En application de l'article 835 alinéa 2 du code de procédure civile, dans les cas où l'existence de l'obligation n'est pas sérieusement contestable, le président du tribunal judiciaire peut accorder une provision au créancier, ou ordonner l'exécution d'une obligation même s'il s'agit d'une obligation de faire.
Le formalisme édicté au code de la consommation est inapplicable en cas de cautionnement par acte authentique, tel qu'en l'espèce.
Dès lors, les intimés ne caractérisent aucune contestation sérieuse quant à l'obligation des cautions résultant de cet acte.
La cour fait droit aux demandes en paiement, l'obligation contractuelle du locataire et de ses cautions étant incontestable.
- sur les frais irrépétibles et les dépens
La cour infirme l'ordonnance, condamne la société FR et M. et Mme [Z] aux dépens de première instance. Ces derniers supporteront les dépens d'appel.
L'équité commande de faire application des dispositions de l'article 700 du code de procédure civile au profit de la société Roucher.
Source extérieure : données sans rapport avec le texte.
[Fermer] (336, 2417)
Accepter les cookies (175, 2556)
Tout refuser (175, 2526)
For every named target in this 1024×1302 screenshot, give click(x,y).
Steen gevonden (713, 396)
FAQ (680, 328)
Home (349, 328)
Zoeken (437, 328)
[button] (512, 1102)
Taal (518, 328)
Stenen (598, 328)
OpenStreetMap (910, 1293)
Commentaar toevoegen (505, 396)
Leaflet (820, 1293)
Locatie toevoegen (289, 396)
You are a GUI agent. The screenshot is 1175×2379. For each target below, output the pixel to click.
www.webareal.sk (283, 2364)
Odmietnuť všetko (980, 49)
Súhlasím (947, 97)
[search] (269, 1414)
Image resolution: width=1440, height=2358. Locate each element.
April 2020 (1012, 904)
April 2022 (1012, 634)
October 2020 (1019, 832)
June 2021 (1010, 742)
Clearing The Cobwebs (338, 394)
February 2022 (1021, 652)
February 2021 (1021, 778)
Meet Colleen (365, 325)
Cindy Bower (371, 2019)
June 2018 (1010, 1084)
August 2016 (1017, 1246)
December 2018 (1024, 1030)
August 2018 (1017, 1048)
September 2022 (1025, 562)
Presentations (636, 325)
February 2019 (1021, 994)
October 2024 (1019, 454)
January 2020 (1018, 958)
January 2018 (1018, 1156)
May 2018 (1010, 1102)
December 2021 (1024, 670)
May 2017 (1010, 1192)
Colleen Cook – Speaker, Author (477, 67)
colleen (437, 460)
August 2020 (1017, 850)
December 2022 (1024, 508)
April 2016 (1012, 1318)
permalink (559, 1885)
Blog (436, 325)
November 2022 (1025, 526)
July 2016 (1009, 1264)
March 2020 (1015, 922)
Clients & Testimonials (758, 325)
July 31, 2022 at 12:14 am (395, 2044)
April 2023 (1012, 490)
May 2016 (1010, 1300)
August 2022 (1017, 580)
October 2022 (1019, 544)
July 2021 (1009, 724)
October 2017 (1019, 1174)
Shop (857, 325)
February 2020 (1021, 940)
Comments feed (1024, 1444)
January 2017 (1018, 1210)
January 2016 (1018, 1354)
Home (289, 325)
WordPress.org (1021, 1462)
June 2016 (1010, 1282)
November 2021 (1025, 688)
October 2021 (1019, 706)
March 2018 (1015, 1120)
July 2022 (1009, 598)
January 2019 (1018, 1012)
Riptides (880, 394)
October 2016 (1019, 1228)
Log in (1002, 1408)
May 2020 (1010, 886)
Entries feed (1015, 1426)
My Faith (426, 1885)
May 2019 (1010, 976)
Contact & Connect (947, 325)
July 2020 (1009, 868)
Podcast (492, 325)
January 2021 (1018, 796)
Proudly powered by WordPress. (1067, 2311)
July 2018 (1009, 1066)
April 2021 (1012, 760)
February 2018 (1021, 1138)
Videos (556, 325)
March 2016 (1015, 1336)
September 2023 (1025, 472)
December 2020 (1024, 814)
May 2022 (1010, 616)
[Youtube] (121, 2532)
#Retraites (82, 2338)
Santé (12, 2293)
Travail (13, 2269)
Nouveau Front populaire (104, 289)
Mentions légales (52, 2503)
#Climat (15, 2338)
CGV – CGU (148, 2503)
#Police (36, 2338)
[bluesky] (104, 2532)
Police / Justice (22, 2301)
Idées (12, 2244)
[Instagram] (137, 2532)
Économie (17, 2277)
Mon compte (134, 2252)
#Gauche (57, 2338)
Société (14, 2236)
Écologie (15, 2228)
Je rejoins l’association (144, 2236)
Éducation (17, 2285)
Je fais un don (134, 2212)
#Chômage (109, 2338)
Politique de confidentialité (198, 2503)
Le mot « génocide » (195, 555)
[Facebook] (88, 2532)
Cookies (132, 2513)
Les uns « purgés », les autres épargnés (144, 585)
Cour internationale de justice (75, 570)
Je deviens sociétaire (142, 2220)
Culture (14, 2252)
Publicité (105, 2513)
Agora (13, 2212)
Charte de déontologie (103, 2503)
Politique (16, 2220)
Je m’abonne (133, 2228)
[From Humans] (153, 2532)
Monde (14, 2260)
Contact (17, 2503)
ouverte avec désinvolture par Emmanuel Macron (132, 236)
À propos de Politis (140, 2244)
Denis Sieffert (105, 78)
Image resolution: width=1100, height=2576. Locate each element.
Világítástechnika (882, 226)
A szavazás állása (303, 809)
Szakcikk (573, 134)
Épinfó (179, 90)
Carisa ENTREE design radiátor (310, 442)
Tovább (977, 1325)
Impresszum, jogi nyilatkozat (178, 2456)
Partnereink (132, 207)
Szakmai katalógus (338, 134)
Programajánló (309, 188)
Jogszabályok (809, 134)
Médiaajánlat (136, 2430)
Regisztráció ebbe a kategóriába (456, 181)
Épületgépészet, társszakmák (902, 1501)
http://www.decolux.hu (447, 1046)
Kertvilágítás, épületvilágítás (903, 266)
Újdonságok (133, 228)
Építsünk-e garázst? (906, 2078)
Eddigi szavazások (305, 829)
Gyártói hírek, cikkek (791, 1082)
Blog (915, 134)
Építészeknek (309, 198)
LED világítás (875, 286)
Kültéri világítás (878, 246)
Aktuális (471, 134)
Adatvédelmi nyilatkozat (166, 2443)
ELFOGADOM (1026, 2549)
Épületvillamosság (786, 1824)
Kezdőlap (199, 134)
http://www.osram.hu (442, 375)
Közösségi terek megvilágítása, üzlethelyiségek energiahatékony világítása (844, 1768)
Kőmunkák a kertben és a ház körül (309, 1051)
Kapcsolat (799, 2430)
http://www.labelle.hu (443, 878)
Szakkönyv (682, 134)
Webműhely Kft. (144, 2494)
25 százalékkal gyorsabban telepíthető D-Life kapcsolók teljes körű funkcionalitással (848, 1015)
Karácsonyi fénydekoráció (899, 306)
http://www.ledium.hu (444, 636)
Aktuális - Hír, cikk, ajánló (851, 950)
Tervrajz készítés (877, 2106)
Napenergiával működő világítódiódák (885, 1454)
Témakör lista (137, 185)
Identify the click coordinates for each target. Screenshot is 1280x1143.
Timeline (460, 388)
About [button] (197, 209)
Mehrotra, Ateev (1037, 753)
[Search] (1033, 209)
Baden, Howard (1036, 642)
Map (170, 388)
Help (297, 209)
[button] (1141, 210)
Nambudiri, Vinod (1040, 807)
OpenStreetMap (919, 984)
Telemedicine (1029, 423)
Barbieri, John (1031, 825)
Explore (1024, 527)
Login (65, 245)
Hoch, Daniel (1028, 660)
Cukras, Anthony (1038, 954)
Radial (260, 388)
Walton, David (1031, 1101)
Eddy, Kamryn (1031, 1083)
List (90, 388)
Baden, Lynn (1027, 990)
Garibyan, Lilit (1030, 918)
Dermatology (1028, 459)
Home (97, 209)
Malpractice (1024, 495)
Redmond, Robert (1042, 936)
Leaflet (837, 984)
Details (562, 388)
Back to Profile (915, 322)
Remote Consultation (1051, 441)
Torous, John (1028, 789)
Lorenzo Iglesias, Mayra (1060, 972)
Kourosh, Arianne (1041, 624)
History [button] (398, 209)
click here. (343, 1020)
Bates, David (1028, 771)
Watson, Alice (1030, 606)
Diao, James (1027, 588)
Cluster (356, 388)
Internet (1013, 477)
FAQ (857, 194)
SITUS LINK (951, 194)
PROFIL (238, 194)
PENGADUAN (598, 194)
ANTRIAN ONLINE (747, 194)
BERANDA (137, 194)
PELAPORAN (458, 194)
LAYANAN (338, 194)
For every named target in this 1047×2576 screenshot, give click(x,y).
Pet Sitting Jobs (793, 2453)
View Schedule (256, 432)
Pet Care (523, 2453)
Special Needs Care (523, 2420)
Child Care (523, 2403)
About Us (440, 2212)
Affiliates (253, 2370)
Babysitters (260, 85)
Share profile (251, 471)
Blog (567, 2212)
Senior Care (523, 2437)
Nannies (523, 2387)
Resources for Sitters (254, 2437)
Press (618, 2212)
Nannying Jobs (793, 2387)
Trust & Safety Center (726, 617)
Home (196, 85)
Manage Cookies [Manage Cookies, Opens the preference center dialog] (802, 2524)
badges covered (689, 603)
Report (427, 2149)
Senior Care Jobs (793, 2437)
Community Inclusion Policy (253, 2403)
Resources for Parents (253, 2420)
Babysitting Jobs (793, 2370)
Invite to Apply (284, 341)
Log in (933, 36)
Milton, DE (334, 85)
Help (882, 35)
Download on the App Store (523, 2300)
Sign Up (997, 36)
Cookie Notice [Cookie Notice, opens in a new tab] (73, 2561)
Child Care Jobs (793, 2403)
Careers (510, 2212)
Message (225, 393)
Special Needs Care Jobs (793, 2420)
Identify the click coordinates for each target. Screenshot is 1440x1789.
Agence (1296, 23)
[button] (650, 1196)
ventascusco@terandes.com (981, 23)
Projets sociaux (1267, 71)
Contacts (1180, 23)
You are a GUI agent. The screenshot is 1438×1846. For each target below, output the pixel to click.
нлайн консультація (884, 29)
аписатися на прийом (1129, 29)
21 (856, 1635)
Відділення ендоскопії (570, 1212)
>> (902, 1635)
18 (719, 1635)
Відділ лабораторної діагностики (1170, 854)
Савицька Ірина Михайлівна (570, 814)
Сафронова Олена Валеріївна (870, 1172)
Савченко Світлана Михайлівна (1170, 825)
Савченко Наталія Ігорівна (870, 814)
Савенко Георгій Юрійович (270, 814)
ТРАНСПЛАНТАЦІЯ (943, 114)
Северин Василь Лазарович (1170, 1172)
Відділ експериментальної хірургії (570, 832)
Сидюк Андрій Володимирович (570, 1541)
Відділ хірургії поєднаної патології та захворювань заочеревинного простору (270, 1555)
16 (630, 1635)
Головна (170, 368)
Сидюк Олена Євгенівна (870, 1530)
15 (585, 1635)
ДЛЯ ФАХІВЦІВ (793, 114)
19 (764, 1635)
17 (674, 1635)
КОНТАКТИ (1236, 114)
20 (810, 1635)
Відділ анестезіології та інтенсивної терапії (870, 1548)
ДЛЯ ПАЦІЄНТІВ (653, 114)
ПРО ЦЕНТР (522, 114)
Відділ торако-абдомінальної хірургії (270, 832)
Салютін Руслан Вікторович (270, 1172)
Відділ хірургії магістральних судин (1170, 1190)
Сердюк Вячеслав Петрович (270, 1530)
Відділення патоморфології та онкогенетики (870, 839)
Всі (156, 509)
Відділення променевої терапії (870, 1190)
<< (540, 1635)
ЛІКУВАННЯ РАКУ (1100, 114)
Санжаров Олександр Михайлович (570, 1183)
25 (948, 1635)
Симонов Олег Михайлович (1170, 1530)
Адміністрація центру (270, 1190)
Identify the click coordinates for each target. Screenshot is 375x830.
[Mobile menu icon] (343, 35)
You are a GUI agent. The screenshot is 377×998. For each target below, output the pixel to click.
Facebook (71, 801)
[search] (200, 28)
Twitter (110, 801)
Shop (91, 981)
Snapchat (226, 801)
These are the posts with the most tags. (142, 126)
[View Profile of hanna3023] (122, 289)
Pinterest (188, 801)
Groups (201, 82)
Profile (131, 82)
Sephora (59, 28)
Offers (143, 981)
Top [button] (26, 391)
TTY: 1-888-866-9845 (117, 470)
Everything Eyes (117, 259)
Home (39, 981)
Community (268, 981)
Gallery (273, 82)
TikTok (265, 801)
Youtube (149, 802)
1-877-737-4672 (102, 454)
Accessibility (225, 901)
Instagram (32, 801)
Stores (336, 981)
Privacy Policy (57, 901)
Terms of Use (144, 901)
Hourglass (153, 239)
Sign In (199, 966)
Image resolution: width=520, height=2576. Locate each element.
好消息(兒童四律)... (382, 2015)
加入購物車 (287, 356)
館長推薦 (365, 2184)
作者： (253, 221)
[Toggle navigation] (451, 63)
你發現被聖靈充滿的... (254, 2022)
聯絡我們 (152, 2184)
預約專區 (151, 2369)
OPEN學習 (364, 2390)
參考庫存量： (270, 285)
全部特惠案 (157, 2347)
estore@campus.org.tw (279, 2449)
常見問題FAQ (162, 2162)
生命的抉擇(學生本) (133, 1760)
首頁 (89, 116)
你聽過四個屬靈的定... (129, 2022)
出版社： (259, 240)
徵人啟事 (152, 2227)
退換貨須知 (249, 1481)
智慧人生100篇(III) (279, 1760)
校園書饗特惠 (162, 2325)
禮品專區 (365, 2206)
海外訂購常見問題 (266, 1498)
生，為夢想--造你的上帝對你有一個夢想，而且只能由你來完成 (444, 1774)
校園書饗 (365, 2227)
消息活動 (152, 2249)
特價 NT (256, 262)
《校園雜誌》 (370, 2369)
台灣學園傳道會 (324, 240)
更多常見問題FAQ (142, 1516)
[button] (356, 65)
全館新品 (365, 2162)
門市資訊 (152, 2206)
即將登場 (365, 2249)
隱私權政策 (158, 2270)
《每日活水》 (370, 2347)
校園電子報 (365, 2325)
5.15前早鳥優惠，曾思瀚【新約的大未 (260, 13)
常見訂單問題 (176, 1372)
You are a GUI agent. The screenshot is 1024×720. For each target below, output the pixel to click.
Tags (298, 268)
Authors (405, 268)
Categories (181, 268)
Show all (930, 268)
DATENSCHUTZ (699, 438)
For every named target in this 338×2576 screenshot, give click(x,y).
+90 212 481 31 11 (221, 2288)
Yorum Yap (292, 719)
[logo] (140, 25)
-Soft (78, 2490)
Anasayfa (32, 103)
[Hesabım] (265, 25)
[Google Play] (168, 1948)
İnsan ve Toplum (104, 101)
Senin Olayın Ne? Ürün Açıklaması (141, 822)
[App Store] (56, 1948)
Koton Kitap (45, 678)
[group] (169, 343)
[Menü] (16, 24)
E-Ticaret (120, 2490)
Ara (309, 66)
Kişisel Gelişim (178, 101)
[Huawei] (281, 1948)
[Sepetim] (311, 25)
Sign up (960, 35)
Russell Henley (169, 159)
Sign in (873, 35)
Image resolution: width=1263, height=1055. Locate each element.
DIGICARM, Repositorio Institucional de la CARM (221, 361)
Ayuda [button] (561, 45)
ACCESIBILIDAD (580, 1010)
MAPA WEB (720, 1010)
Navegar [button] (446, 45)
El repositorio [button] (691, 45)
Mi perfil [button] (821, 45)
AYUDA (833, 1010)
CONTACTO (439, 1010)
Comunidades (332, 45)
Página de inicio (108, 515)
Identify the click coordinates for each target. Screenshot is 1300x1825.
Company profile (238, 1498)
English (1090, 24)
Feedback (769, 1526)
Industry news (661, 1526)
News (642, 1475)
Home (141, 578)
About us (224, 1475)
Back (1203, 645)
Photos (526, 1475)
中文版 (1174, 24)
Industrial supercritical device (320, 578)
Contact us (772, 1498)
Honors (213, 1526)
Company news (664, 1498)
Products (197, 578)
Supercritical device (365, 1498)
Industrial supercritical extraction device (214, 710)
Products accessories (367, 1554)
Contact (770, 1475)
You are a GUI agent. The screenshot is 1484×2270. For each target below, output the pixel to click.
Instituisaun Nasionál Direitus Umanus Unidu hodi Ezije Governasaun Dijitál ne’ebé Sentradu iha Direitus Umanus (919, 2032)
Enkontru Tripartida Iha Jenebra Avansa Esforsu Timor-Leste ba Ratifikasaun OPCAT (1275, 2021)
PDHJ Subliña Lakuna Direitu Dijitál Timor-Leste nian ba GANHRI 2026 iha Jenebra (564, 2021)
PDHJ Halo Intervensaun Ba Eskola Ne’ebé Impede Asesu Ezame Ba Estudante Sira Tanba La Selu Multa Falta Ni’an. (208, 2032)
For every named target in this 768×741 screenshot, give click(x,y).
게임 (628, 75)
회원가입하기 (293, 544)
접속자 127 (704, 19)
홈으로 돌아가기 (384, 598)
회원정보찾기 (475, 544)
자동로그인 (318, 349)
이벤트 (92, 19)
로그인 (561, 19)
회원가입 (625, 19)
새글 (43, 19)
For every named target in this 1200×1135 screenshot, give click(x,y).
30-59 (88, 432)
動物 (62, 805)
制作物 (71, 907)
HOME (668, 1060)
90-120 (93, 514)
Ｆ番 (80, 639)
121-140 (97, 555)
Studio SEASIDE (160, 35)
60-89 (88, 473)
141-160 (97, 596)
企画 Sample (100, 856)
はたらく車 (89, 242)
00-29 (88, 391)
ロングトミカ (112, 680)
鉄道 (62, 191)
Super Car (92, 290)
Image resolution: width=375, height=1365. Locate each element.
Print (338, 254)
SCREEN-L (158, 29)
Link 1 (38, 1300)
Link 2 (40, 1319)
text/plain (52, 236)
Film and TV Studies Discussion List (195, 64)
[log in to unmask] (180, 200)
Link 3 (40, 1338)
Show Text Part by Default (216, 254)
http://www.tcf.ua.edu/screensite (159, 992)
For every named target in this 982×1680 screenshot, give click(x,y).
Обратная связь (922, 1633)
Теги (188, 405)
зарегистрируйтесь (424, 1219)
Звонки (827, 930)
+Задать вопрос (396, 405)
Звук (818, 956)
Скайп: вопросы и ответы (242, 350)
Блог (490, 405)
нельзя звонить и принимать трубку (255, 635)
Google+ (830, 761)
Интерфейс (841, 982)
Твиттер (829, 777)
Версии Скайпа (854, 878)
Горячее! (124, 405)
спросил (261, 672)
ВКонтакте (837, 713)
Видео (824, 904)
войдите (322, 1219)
La société FR et M. et Mme [Z] sont condamnés in solidum à lui payer une somme de 2 000 euros de ce chef.
PAR CES MOTIFS
La cour, statuant publiquement, contradictoirement et par mise à disposition au greffe :
Infirme l'ordonnance déférée ;
Statuant à nouveau,
Constate l'acquisition de la clause résolutoire du bail commercial à la date du 6 novembre 2021 ;
Ordonne l'expulsion de la société FR ou tout autre occupant de leur chef, du local sis [Adresse 4] ;
Ordonne le transport des meubles et matériels garnissant le local dans un garde meuble désigné par le Bailleur en garantie des sommes dues ;
Condamne la société FR solidairement avec M. [D] [Z] et Mme [H] [G] épouse [Z], au paiement d'une indemnité d'occupation de 740 euros par mois, jusqu'à la libération des lieux ;
Condamne la société FR solidairement avec M. [D] [Z] et Mme [H] [G] épouse [Z], au paiement de la somme provisionnelle de 17 885,57 euros, augmentée des intérêts légaux au taux majoré de 5 points à compter de la date de l'assignation, à titre de provision à valoir sur l'arriéré des loyers et charges ;
Condamne la société FR solidairement avec les époux [Z], au paiement de la somme provisionnelle de 977,85 euros au titre de la clause pénale ;
Ordonne la capitalisation des intérêts ;
Y ajoutant,
Condamne la société FR avec M. [D] [Z] et Mme [H] [G] épouse [Z] in solidum à payer à la société Roucher la somme de 2 000 euros sur le fondement de l'article 700 du code de procédure civile ;
Déboute la société FR et M. [D] [Z] et Mme [H] [G] épouse [Z] de leurs demandes en paiement au titre des frais irrépétibles ;
Condamne la société FR avec M. [D] [Z] et Mme [H] [G] épouse [Z], aux dépens de première instance et d'appel, qui comprendront les frais du commandement de payer et ceux de la procédure d'expulsion et du recouvrement des créances.